Comment by Retr0id

1 year ago

You can get more total IO throughput (at the cost of latency) by queueing up multiple reads and writes concurrently. You can do this with threads, but io_uring should theoretically go faster (but don't take my word for it, let's wait for benchmarks).

I'm personally interested in the potential for async bindings for Python. Making fast async wrappers for blocking APIs in Python-land is painful (although it might improve in the future with nogil).

3 comments

Retr0id

jmull 1 year ago

They had been talking about making the high-level interface to sqlite async (sqlite3_step()).

With io_uring you're talking about the low-level, where blocks are actually read and written.

As-is, sqlite is agnostic on that point. It doesn't do I/O directly, but uses an OS abstraction layer, called VFS. VFS implementations for common platforms are built-in, but you can create your own that handles storage IO any way you like, including queuing reads and writes concurrently using io_uring.

So that's not a reason to rewrite sqlite.

(In fact, I'd be surprised if they weren't looking at io_uring, and, if it seemed likely to generally improve performance, to provide an option to use it, either in the existing linux-vfs or in some other way.)

> I'm personally interested in the potential for async bindings for Python.

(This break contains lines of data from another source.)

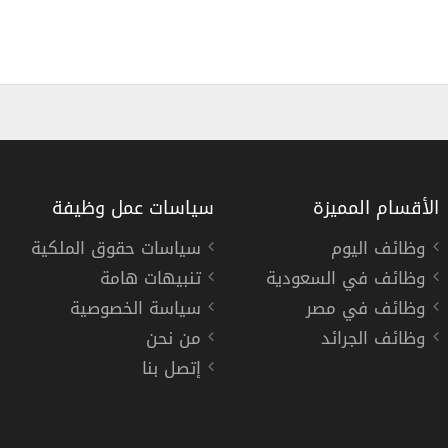
الأقسام المميزة
سياسات عمل وظيفة
وظائف اليوم
سياسات حقوق الملكية
وظائف في السعودية
تنبيهات هامة
قاييس والجودة بمدينة الرياض
جامعة الملك خال
وظائف في مصر
سياسة الخصوصية
جامعة
وظائف الجرائد
من نحن
إتصل بنا
« الس
فترة تدريب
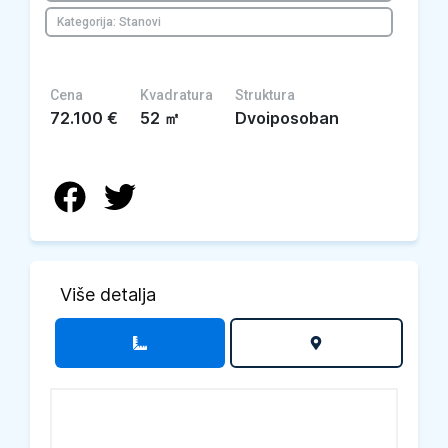
Kategorija: Stanovi
Cena
Kvadratura
Struktura
72.100
€
52
㎡
Dvoiposoban
Više detalja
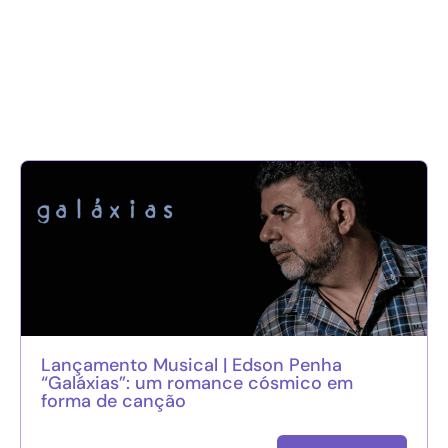
Lançamento Musical | Edson Penha
“Galáxias”: um romance cósmico em
forma de canção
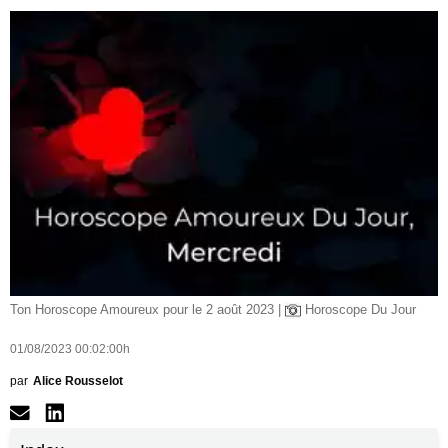
Ton Horoscope Amoureux pour le 2 août 2023 |
Horoscope Du Jour
01/08/2023 00:02:00h
par
Alice Rousselot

Well, it's perfectly possible to do that with the current sqlite. It may be painful, as you say, but not even remotely at the level of pain a complete rewrite entails.

Retr0id 1 year ago
The VFS interface is synchronous, I don't see how a custom VFS could meaningfully implement asynchronous IO.
> Well, it's perfectly possible to do that with the current sqlite.
If you want to wrap a blocking API in python, with actual parallelism, you have to use multiple processes with communication between them. The main advantage of sqlite in the first place is that it's in-process, and you'd lose that.
- jmull 1 year ago
  
  > The VFS interface is synchronous
  On a single thread. There can be multiple threads.
  Of course leaving a thread idle while waiting for IO isn't great. That's why I noted it at the beginning. But it doesn't seem idling threads has proven to be much of a problem with sqlite, so it wouldn't be much justification for a rewrite.
  > If you want to wrap a blocking API in python, with actual parallelism, you have to use multiple processes
  You can use multiple threads in the same process.
  (Python has some limitations in that respect, but that's not a sqlite issue and can't be fixed by a sqlite rewrite.)